Action item
Retype the records below exactly as they appear.

Start of The data

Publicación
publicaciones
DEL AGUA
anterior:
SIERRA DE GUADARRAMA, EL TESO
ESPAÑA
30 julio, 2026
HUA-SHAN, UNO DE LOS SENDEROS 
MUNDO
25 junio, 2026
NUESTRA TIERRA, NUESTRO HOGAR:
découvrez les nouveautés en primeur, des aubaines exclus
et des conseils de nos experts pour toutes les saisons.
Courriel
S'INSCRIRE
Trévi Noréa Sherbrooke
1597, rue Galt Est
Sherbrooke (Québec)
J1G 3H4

End of The data

Output of the exercise
Publicación
publicaciones
DEL AGUA
anterior:
SIERRA DE GUADARRAMA, EL TESO
ESPAÑA
30 julio, 2026
HUA-SHAN, UNO DE LOS SENDEROS 
MUNDO
25 junio, 2026
NUESTRA TIERRA, NUESTRO HOGAR:
découvrez les nouveautés en primeur, des aubaines exclus
et des conseils de nos experts pour toutes les saisons.
Courriel
S'INSCRIRE
Trévi Noréa Sherbrooke
1597, rue Galt Est
Sherbrooke (Québec)
J1G 3H4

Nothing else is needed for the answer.